Successful indexing terminal log:

[clip_manage-3] [WARN] [0000434374.492834334] [image_action_client]: Action client recved goal
[clip_manage-3] [WARN] [0000434374.493161250] [image_action_client]: Action client got lock
[clip_manage-3] [WARN] [0000434374.493402834] [image_action_client]: Sending goal, type: 1, urls size: 0
[clip_encode_image-1] [WARN] [0000434374.494557250] [encode_image_server]: Received goal request with type: 1
[clip_encode_image-1] [WARN] [0000434374.495408375] [encode_image_server]: Executing goal
[clip_encode_image-1] [WARN] [0000434379.674204836] [ClipImageNode]: Sub img fps: 1.58, Smart fps: 1.58, preprocess time ms: 1422, infer time ms: 218, post process time ms: 0
[clip_encode_image-1] [WARN] [0000434380.881684628] [ClipImageNode]: Sub img fps: 3.31, Smart fps: 3.31, preprocess time ms: 44, infer time ms: 216, post process time ms: 0
[clip_encode_image-1] [WARN] [0000434380.882277045] [encode_image_server]: Goal complete, task_result: 1
[clip_manage-3] [WARN] [0000434381.704573129] [image_action_client]: Get Result errorcode: 0
[clip_manage-3] [WARN] [0000434381.704934504] [ClipNode]: Storage finish, current num of database: 7.

Mode 2: Retrieval

Successful retrieval terminal log:

[clip_manage-3] [WARN] [0000435148.509009119] [ClipNode]: Query start, num of database: 7.
[clip_manage-3] [WARN] [0000435148.509820786] [ClipNode]: Query finished!
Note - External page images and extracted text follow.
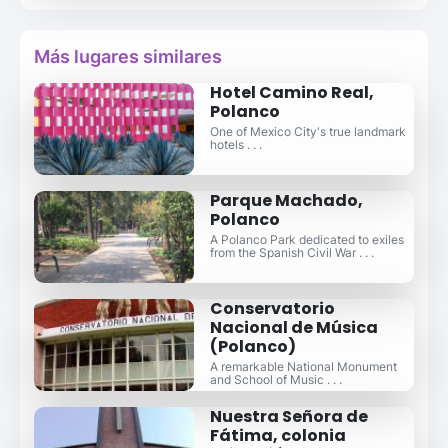
Más lugares similares
Hotel Camino Real,
Polanco
One of Mexico City's true landmark
hotels . . .
Parque Machado,
Polanco
A Polanco Park dedicated to exiles
from the Spanish Civil War . . .
Conservatorio
Nacional de Música
(Polanco)
A remarkable National Monument
and School of Music . . .
Nuestra Señora de
Fátima, colonia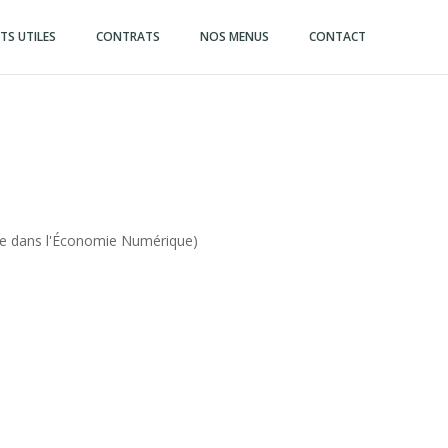
S UTILES
CONTRATS
NOS MENUS
CONTACT
ce dans l'Économie Numérique)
Cost 1 ms.
[clip_encode_text_node-2] [WARN] [0000435148.514026703] [clip_encode_text_node]: Clip Encode Text Node work success.
[clip_manage-3] [WARN] [0000435148.532558536] [ClipNode]: Query Result config/CLIP.png, similarity: 0.289350
[clip_manage-3] [WARN] [0000435148.540040328] [ClipNode]: Query Result config/dog.jpg, similarity: 0.228837
[clip_manage-3] [WARN] [0000435148.547667078] [ClipNode]: Query Result config/target_class.jpg, similarity: 0.224744
[clip_manage-3] [WARN] [0000435148.555092286] [ClipNode]: Query Result config/target.jpg, similarity: 0.207572
[clip_manage-3] [WARN] [0000435148.562450494] [ClipNode]: Query Result config/raw_unet.jpg, similarity: 0.198459
[clip_manage-3] [WARN] [0000435148.569500536] [ClipNode]: Query Result config/people.jpg, similarity: 0.174074
[clip_manage-3] [WARN] [0000435148.576885453] [ClipNode]: Query Result config/test.jpg, similarity: 0.174074
[clip_manage-3] [WARN] [0000435148.584450703] [text_action_client]: Get Result errorcode: 0

Visualizing Retrieval Results

Enter http://IP:8080 in a browser on your PC to view image retrieval results (replace IP with the device’s IP address).

Result analysis: The retrieved images are ranked in descending order of similarity to the query text. Only CLIP.png is provided by this example; all other images come from the user’s actual config directory. Therefore, only the first image in the visualization is expected to match the example exactly.